Is Limerence Real Love?

We call it infatuation and lovesickness, but psychologists have a different term when they talk about one person's intense longing, unrequited or reciprocated, for another person: they call it limerence. 

The term was first coined by psychologist Dorothy Tennov in 1979, who said (via Mind Body Green), "Limerence is a distinct state that creates that 'feeling of being in love' — that state which Hollywood loves to portray as 'love' ... but limerence is really as far from the genuine article as a zircon is from a true diamond." 

Today the term is used by psychologists like Albert Wakin to describe a combination of obsessive longing and addiction for another person (via Huffpost). Watkin also says about five percent of the population are, quite literally, hooked on "love."

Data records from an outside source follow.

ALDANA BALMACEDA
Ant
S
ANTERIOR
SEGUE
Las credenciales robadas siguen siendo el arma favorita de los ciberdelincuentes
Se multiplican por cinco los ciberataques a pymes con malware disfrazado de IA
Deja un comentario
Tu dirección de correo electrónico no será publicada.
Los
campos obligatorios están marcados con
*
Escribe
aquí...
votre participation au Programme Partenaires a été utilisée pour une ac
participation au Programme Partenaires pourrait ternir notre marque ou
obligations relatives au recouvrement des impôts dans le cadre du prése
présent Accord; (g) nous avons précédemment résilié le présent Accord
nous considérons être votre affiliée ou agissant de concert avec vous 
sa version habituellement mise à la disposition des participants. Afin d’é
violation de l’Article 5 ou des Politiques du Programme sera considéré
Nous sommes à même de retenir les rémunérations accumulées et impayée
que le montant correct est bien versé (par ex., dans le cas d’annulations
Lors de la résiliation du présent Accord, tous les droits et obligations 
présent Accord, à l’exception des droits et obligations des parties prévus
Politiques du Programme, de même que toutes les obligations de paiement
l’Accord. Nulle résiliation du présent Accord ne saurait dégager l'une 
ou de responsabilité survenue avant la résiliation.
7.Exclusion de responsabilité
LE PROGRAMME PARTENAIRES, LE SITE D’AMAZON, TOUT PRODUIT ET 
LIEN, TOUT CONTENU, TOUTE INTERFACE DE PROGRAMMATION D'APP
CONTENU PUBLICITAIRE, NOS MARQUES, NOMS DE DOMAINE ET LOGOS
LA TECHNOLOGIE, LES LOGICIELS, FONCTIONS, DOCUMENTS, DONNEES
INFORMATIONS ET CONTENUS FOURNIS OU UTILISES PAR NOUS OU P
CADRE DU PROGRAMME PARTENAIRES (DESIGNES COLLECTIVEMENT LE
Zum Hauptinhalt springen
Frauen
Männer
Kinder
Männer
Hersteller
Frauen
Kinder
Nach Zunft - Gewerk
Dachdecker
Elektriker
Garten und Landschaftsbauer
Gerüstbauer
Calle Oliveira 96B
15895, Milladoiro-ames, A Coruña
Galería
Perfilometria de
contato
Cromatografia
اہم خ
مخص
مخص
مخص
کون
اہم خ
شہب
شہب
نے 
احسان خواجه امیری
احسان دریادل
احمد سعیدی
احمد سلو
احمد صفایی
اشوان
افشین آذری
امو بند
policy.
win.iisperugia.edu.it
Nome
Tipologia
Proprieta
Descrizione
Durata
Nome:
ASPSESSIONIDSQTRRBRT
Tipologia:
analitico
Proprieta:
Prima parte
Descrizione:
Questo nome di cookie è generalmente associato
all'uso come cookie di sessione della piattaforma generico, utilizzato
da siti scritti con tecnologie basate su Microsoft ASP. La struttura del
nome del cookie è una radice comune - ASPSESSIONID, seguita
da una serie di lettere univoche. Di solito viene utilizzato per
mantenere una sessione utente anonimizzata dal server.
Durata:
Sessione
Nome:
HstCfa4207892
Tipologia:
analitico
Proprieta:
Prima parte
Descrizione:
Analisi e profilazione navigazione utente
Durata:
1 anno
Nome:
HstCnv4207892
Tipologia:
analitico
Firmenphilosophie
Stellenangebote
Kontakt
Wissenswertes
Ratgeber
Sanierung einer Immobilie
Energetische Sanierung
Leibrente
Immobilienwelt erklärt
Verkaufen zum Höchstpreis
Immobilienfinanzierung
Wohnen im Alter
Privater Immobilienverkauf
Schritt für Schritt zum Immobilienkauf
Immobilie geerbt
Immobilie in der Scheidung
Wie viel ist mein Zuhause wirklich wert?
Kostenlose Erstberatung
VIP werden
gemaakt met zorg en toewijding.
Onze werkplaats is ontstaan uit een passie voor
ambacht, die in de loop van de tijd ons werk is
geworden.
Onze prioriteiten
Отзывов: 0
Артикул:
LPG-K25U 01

Love and limerence are the products of biochemistry

But how do we get from love to limerence?

Biochemistry, say scientists who describe falling in love as a series of chemical reactions. Harvard outlines the chemical process of falling in love like this — when we meet someone, our hypothalamus releases dopamine, the hormone that rewards us when we do something that makes us feel good like exercise; we get a hit of norepinephrine (aka noradrenalin), which tampers with our ability to eat or sleep; and we experience a drop in serotonin, a hormone which controls appetite and mood. 

While it sounds all rosy, Harvard says these hormones have a dark side, and can turn us into jealous, erratic, irrational beings.

Is there a difference between love and limerice?

Marriage and Family Therapist Linda Carroll say that if you're experiencing limerence, especially if the other person isn't quite in on it yet, chances are you'll be feeling a number of symptoms including:

  • Obsessively thinking about the object of affection or fixation (also called the "limerent")
  • Longing for the feeling to be reciprocated, and if isn't the case, dreaming about it until it becomes real in your mind
  • Feeling ecstatic around the limerent, if they don't know if you are alive
  • Anguish when the relationship ends, along with the feeling that you cannot live without the person 

HuffPost says it may be difficult to tell the difference between love and limerence when you and a significant other are starting out, but when a relationship is based on love, the relationship between two partners is one of equals. If the feeling is limerence, getting the other person's affection and attention is the end goal. That goal is also more important than building the foundation of a stable relationship like securing respect, commitment, or love. A relationship between two people that is built on limerance may not last, and if the feeling is unrequited, the intense feeling may disappear after some time, but be warned: it can return if the limerant sends mixed signals.